In its September Global Economic Outlook report, Fitch predicted that the Federal Reserve would cut interest rates by 25 basis points at its September and December meetings, and then cut rates by 125 basis points and 75 basis points in 2025 and 2026, respectively.
This would imply 10 rate cuts totaling 250 basis points over 25 months, Fitch noted, adding that in previous Fed easing cycles since the mid-1950s, the median cumulative rate cut from peak to bottom was 470 basis points, with a median duration of eight months.
"We expect the Fed to move forward with policy easing at a relatively modest pace, in part because there is still work to do on inflation," the report said. That's because CPI inflation remains above the Fed's 2% target.
Fitch also noted that the recent decline in core inflation, which excludes food and energy prices, mainly reflects a decline in motor vehicle prices, which may not be sustained.
According to a report from the U.S. Department of Labor on Wednesday, the U.S. CPI rose 2.5% year-on-year in August, lower than the expected 2.6%, the lowest increase in three and a half years; it rose 0.2% month-on-month. Excluding the more volatile food and energy prices, the core CPI rose 0.3% that month, slightly higher than the expected 0.2%; the year-on-year growth rate remained at 3.2%, in line with forecasts.
Fitch also noted that "the inflation challenges the Fed has faced over the past three and a half years are also likely to make FOMC members cautious. It has taken much longer than expected to curb inflation, and gaps have emerged in central banks' understanding of the drivers of inflation."
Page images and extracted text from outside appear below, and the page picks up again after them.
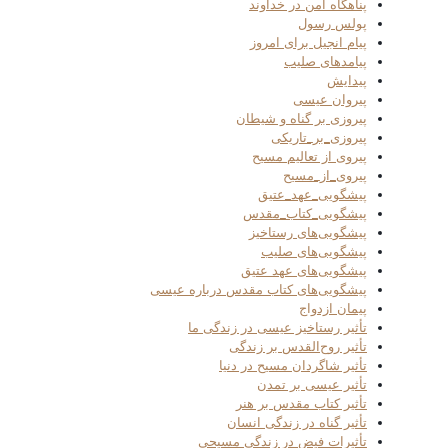
پناهگاه امن در خداوند
پولس رسول
پیام انجیل برای امروز
پیامدهای صلیب
پیدایش
پیروان عیسی
پیروزی بر گناه و شیطان
پیروزی_بر_تاریکی
پیروی از تعالیم مسیح
پیروی_از_مسیح
پیشگویی_عهد_عتیق
پیشگویی_کتاب_مقدس
پیشگویی‌های رستاخیز
پیشگویی‌های صلیب
پیشگویی‌های عهد عتیق
پیشگویی‌های کتاب مقدس درباره عیسی
پیمان ازدواج
تأثیر رستاخیز عیسی در زندگی ما
تأثیر روح‌القدس بر زندگی
تأثیر شاگردان مسیح در دنیا
تأثیر عیسی بر تمدن
تأثیر کتاب مقدس بر هنر
تأثیر گناه در زندگی انسان
تأثیرات فیض در زندگی مسیحی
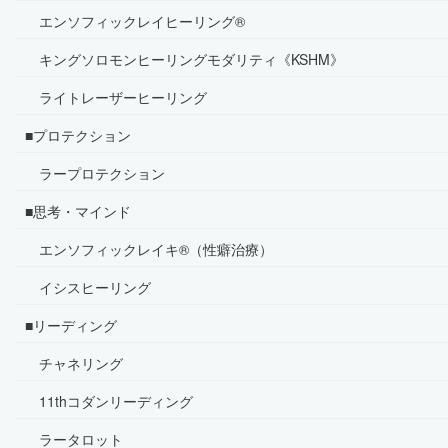
エンソフィックレイヒーリング®
キングソロモンヒーリングモダリティ《KSHM》
ライトレーザーヒーリング
■プロテクション
ラープロテクション
■思考・マインド
エンソフィックレイキ®（性癖治療）
イシスヒーリング
■リーディング
チャネリング
11thコダンリーディング
ラータロット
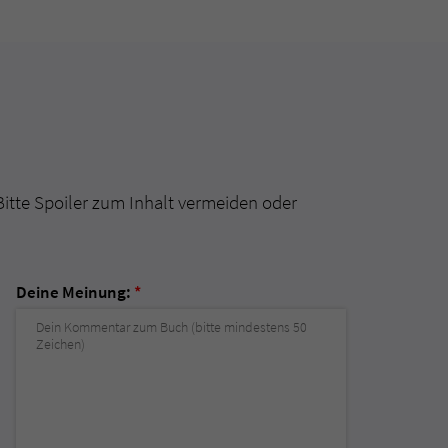
Bitte Spoiler zum Inhalt vermeiden oder
Deine Meinung:
*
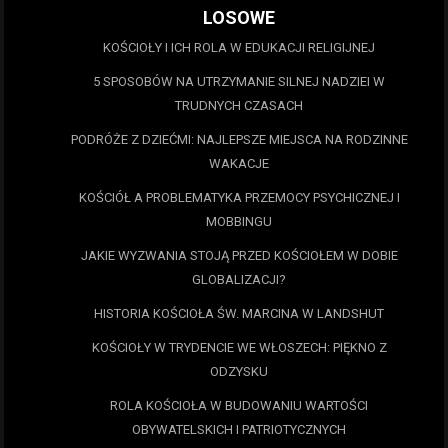
LOSOWE
KOŚCIOŁY I ICH ROLA W EDUKACJI RELIGIJNEJ
5 SPOSOBÓW NA UTRZYMANIE SILNEJ NADZIEI W
TRUDNYCH CZASACH
PODRÓŻE Z DZIEĆMI: NAJLEPSZE MIEJSCA NA RODZINNE
WAKACJE
KOŚCIÓŁ A PROBLEMATYKA PRZEMOCY PSYCHICZNEJ I
MOBBINGU
JAKIE WYZWANIA STOJĄ PRZED KOŚCIOŁEM W DOBIE
GLOBALIZACJI?
HISTORIA KOŚCIOŁA ŚW. MARCINA W LANDSHUT
KOŚCIOŁY W TRYDENCIE WE WŁOSZECH: PIĘKNO Z
ODZYSKU
ROLA KOŚCIOŁA W BUDOWANIU WARTOŚCI
OBYWATELSKICH I PATRIOTYCZNYCH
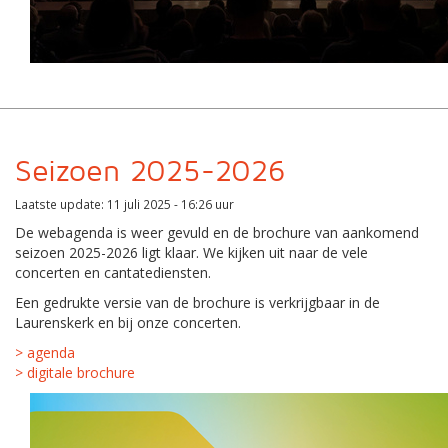
Seizoen 2025-2026
Laatste update: 11 juli 2025 - 16:26 uur
De webagenda is weer gevuld en de brochure van aankomend
seizoen 2025-2026 ligt klaar. We kijken uit naar de vele
concerten en cantatediensten.
Een gedrukte versie van de brochure is verkrijgbaar in de
Laurenskerk en bij onze concerten.
> agenda
> digitale brochure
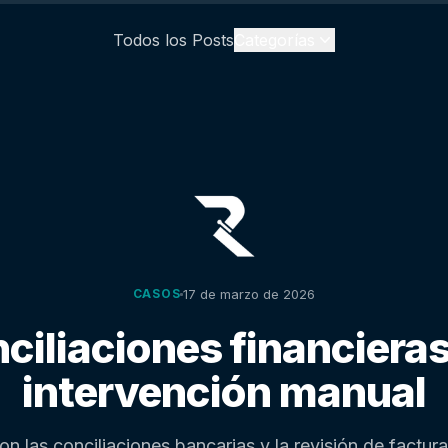
Todos los Posts
Categorías
17 de marzo de 2026
CASOS
ciliaciones financieras
intervención manual
n las conciliaciones bancarias y la revisión de factur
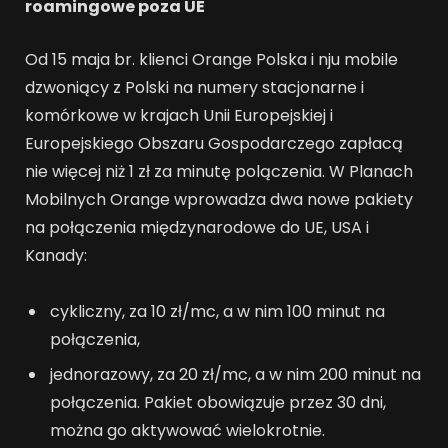
roamingowe poza UE
Od 15 maja br. klienci Orange Polska i nju mobile
dzwoniący z Polski na numery stacjonarne i
komórkowe w krajach Unii Europejskiej i
Europejskiego Obszaru Gospodarczego zapłacą
nie więcej niż 1 zł za minutę polączenia. W Planach
Mobilnych Orange wprowadza dwa nowe pakiety
na połączenia międzynarodowe do UE, USA i
Kanady:
cykliczny, za 10 zł/mc, a w nim 100 minut na
połączenia,
jednorazowy, za 20 zł/mc, a w nim 200 minut na
połączenia. Pakiet obowiązuje przez 30 dni,
można go aktywować wielokrotnie.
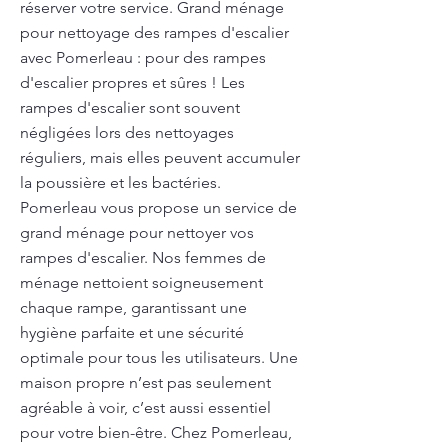
réserver votre service. Grand ménage
pour nettoyage des rampes d'escalier
avec Pomerleau : pour des rampes
d'escalier propres et sûres ! Les
rampes d'escalier sont souvent
négligées lors des nettoyages
réguliers, mais elles peuvent accumuler
la poussière et les bactéries.
Pomerleau vous propose un service de
grand ménage pour nettoyer vos
rampes d'escalier. Nos femmes de
ménage nettoient soigneusement
chaque rampe, garantissant une
hygiène parfaite et une sécurité
optimale pour tous les utilisateurs. Une
maison propre n’est pas seulement
agréable à voir, c’est aussi essentiel
pour votre bien-être. Chez Pomerleau,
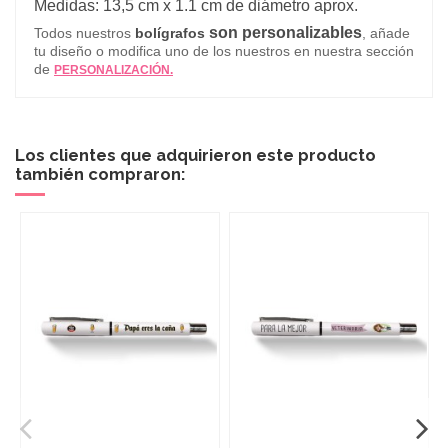
Medidas: 13,5 cm x 1.1 cm de diámetro aprox.
son personalizables
Todos nuestros
bolígrafos
, añade
tu diseño o modifica uno de los nuestros en nuestra sección
de
PERSONALIZACIÓN.
Los clientes que adquirieron este producto
también compraron:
In Asia, Fitch said, "The Bank of Japan is bucking the global trend towards policy easing by raising rates more than we expected in July. This reflects its growing conviction that reflation is now entrenched."
With core inflation running above the BOJ’s target for 23 straight months and companies poised to pay “sustained” and “substantial” wages, the situation is a stark departure from the “lost decade” of the 1990s when wages failed to grow amid persistent deflation, Fitch said.
This is consistent with the Bank of Japan's goal of a "virtuous wage-price cycle", which strengthens the Bank of Japan's confidence in continuing to raise interest rates to a neutral level.
Fitch expects the Bank of Japan's benchmark policy rate to reach 0.5% by the end of 2024 and 0.75% in 2025, adding: "We expect the policy rate to reach 1% by the end of 2026, higher than market expectations. The Bank of Japan's more hawkish stance is likely to continue to have global repercussions."